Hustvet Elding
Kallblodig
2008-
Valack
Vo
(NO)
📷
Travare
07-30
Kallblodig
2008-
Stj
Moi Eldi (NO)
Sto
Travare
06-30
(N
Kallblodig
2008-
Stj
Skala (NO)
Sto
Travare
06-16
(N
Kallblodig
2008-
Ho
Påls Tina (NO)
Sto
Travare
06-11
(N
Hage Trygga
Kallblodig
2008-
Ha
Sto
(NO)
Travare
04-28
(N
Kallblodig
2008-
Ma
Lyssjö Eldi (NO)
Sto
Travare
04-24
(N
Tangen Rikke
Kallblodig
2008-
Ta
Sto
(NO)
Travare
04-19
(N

TASK BRIEF:
Line by line, transcribe the material above without leaving anything out.

SOLUTION TO THE PROBLEM:
Hustvet Elding
Kallblodig
2008-
Valack
Vo
(NO)
📷
Travare
07-30
Kallblodig
2008-
Stj
Moi Eldi (NO)
Sto
Travare
06-30
(N
Kallblodig
2008-
Stj
Skala (NO)
Sto
Travare
06-16
(N
Kallblodig
2008-
Ho
Påls Tina (NO)
Sto
Travare
06-11
(N
Hage Trygga
Kallblodig
2008-
Ha
Sto
(NO)
Travare
04-28
(N
Kallblodig
2008-
Ma
Lyssjö Eldi (NO)
Sto
Travare
04-24
(N
Tangen Rikke
Kallblodig
2008-
Ta
Sto
(NO)
Travare
04-19
(N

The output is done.